Dog Licensing Bill Waits to Reach Finish Line

Dog Licensing Bill Waits to Reach Finish Line

Written by Robert Swift, Capitolwire.com Staff Reporter

HARRISBURG (July 19) – Dog oversight legislation five years in the making will have to wait longer to be enacted with the state budget impasse changing session schedules.

The legislation — Senate Bill 746 — to increase the dog license fee for the first time in more than 25 years and address other enforcement issues is close to final passage.

The Senate approved it 43-7 last month. The bill cleared the House Agriculture and Rural Affairs Committee with no amendments by a 17-3 vote on June 21. SB746 is now in the House Appropriations Committee.

The Senate and House aren’t scheduled to return until mid-September at this time with a state budget package not finished due to a partisan dispute over school voucher funding. Both chambers can be recalled to break the impasse before those return dates.

“We’ve been working on this bill for five years,” said Rep. Eddie Day Pashinski, D-Luzerne, majority chairman of the House Agriculture and Rural Affairs Committee. Pashinksi said passing the bill is a top priority.

He said the immediate goal is to keep the bill free of amendments in order to maintain the bipartisan work that advanced the legislation to this stage.
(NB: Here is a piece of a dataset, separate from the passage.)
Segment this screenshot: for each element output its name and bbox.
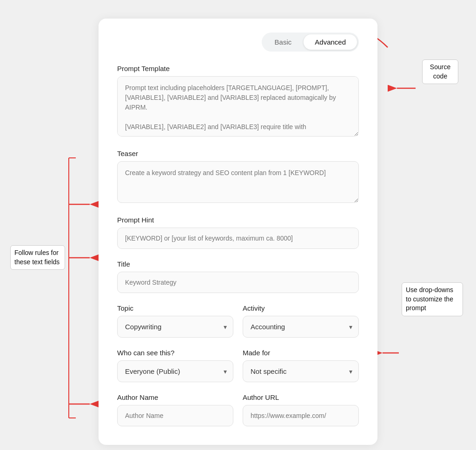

“This (dog bill) is just one of many bills we will be working on as soon as we return to session,” said Elizabeth Rementer, spokeswoman for House Majority Leader Matt Bradford, D-Montgomery.

SB746 would set the annual dog license at $8 and charge owners $80 (currently $51.50) for a lifetime license. State residents aged 65 and older and individuals with disabilities would pay $6 for an annual license or $50 for a lifetime license. The bill would increase kennel inspection fees by 25 percent for each kennel classification and address other issues, including clarifying how a determination of a dangerous dog is made, revoking kennel licenses when the kennel owner is charged with animal cruelty, requiring more transparency in dog sale ads about the source of a dog. The state Agriculture Department and animal humane groups have pressed for a number of years for a license hike to support the cash-strapped Dog Law Enforcement Bureau within the department.

Pashinski said the dog enforcement bureau operated with its own licensing and kennel fee revenue for more than 100 years and it’s only been in recent years that state tax dollars have gone to support it.

Commenting on the Senate passage vote, the bill sponsor Senate Agriculture Majority Chairman Elder Vogel, R-Beaver, said the bureau has been struggling over the past several years to cover basic operations and fill critical warden vacancies. Vogel stressed SB746 takes steps to increase dog licensing compliance. Only 50 percent of dogs are now licensed, he added.

SB746 would require that a dog be licensed at three month or age or the point of transfer to a new owner, whichever occurs first. It would require an online licensing website in each county and create a statewide licensing database.